§ **Your instructions**
Looking at the records below, say how many lines include "ラストオーダー", and add nothing else.

──────── Source records

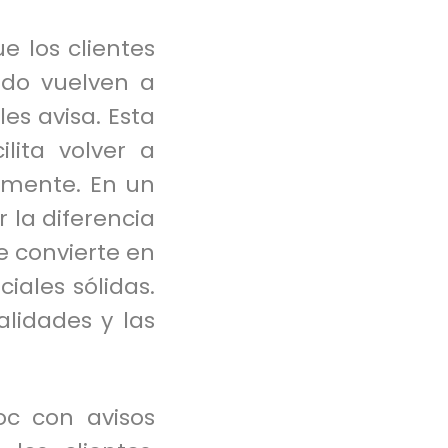
e los clientes
ndo vuelven a
es avisa. Esta
lita volver a
temente. En un
 la diferencia
e convierte en
ales sólidas.
lidades y las
c con avisos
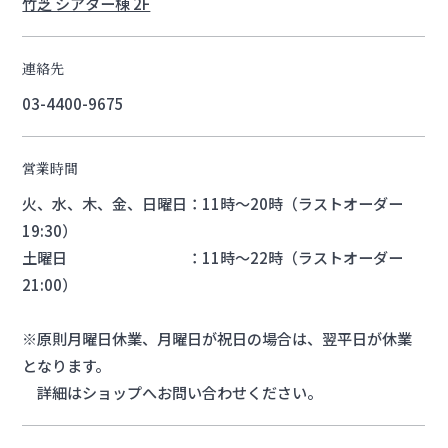
竹芝 シアター棟 2F
連絡先
03-4400-9675
営業時間
火、水、木、金、日曜日：11時～20時（ラストオーダー
19:30）
土曜日 ：11時～22時（ラストオーダー
21:00）
※原則月曜日休業、月曜日が祝日の場合は、翌平日が休業
となります。
詳細はショップへお問い合わせください。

────────────────

§ **Result for this exercise**
2